Basics: Pavlova

Image of pavlova

I once tried to make a strawberry pavlova and it was such a disaster that I broke up the meringue and turned it all into an Eton Mess. Pavlovas … those big meringue nests you fill with cream and fruit to spectacular effect … can be a bit tricksy. They conspire with your oven to make you look like a bad cook. Then all your friends tell you how easy they are and how theirs work perfectly every time. Pah. Time for a fight-back.

There are three things to remember before you start making meringues: make sure the eggs are at room temperature; that your equipment is completely grease-free; and avoid getting any egg yolk mixed in with the whites, otherwise they won’t whip. To be on the safe side, separate the eggs one at a time into a small bowl, then if a yolk breaks and leaks into the white you won’t have to start again from scratch. Older eggs whisk up to a higher volume than new-laid.

There are lots of slightly different Pavlova recipes and in the interest of experimentation I think I’ve tried most of them this week. But the general rule of thumb is to use 50g of sugar to each large egg white. Most recipes also include cornflour and vinegar to stabilise the eggs whites and make the centre more mallowy. If you already have a perfect Pavlova recipe, stick with it. Otherwise you might like to try the method given below.

For a seasonal topping, try caramelised blood oranges, based on this Sophie Grigson recipe. The citrus provides a good contrast to the sweetness of the meringue and a delicious drizzling syrup. For a faster fix, fresh berries are good, especially if you spoon over some tangy passion fruit.

Pavlova

Image of pavlova with berries

Ingredients:

The whites of 4 large eggs

200g caster sugar (I used golden caster, which gives a warm hue rather than a snowy meringue)

2 level tspn cornflour

1 tspn white wine vinegar

A few drops of vanilla extract

To finish:

350 ml double cream

The fruit of your choice

Optionally, icing sugar, to dust

Image of pavlova with caramelised blood oranges

Method:

Pre-heat the oven to 150C/300F/Gas Mark 2. On a sheet of baking paper, draw a circle round a 25cm/10″ dinner plate.

In a large bowl, whisk the egg whites to stiff peaks. You should be able to hold the bowl over your head without getting egg on your face (sorry) but don’t over beat or the egg white will collapse.

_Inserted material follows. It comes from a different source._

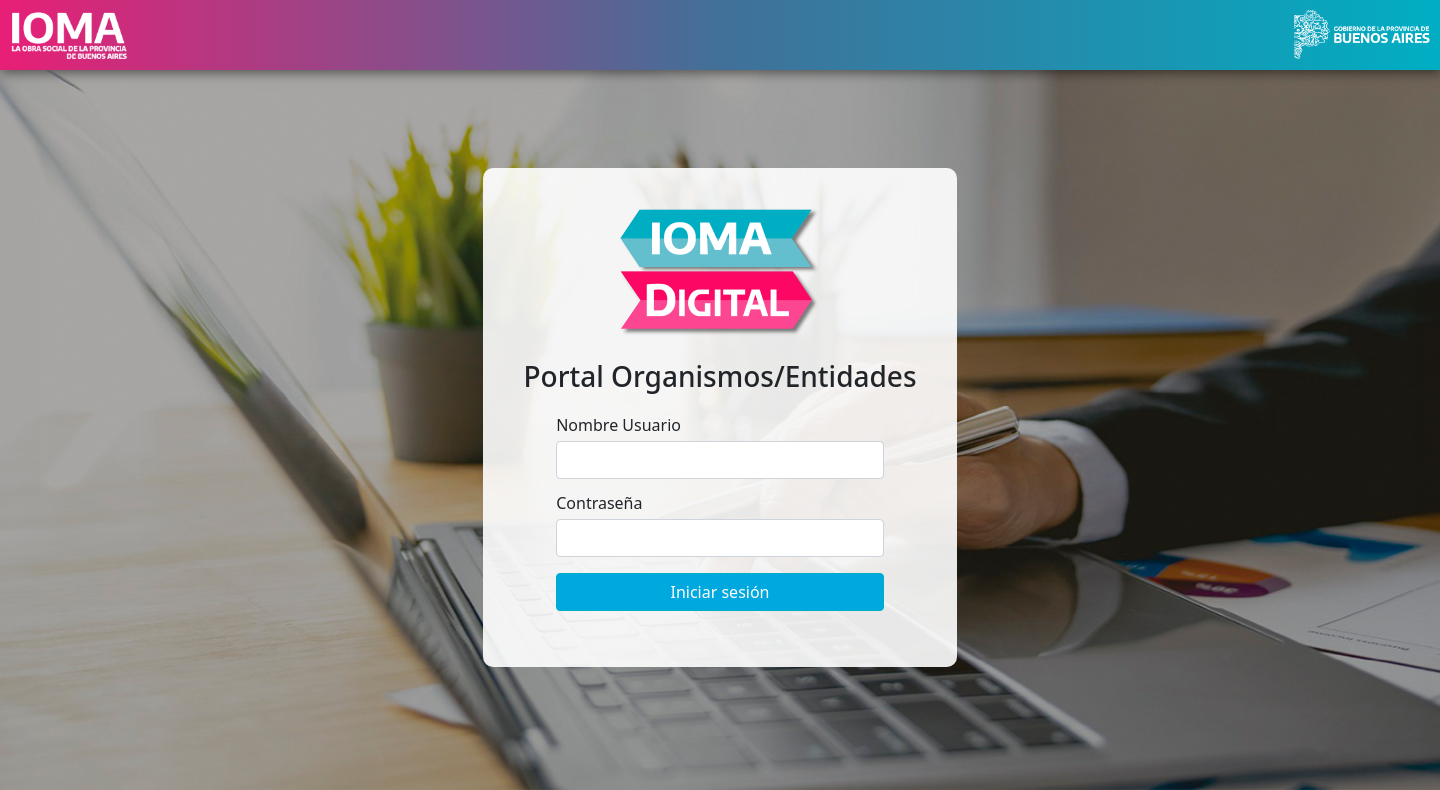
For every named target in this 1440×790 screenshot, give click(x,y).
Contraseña (599, 503)
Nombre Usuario (618, 425)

Add the sugar, a tablespoon at a time, whisking after each addition until you have a stiff and shiny mix. Sprinkle over the vanilla extract, cornflour and vinegar and fold in with a metal spoon.

Put a dab of meringue at each corner of the baking paper and stick it to a baking sheet, with the pencil marks underneath so you can see the circle through the paper.

Image of meringue ready for the oven

Dollop the meringue inside the circle, building up the outside edges with a spoon or spatula so you have soft peaks around the edges of your nest.

Place in the oven and cook for one hour, then turn off the oven but leave the pavlova inside to cool completely. You can make it the night before, if you like, as long as you don’t need the oven for something else.

Image of cooked meringue

Once cold, take it out and gently remove it from the paper, loosening with a spatula if necessary. Put it on a serving plate.

Up to two hours before you want to eat, whip the cream to soft peaks and pile it into the centre of your cooled meringue. Scatter with the topping of your choice and dust lightly with icing sugar if you like.

Image of pavlova, sliced

12 thoughts on “Basics: Pavlova

  1. Oh my, that looks amazing! I’m weeping here, as I’m now ten days without sugar (not from any clean eating frenzy, just because I was ashamed at how often I was stealing the kid’s Christmas chocolates i.e. daily). It’s actually not been too bad but if you put that in front of me it would be game over.

    • I take my hat off to you. I don’t have much of a sweet tooth but if sugary things are lying around the house, I will eat them. We have actually only eaten three (three!) of the meringues over the period I’ve been testing them but I feel as though I’m going into coma. It’s more sugar than I eat in about three or four months, normally. Shame we don’t live closer, I’d have been pushing pavlova through your letterbox. On second thoughts …

  2. Great practical advice Linda. The Wife does a fantastic pavlova cake with nuts through the mixture and a cream and fruit filling. I must post it even though it is somewhere on the blog already.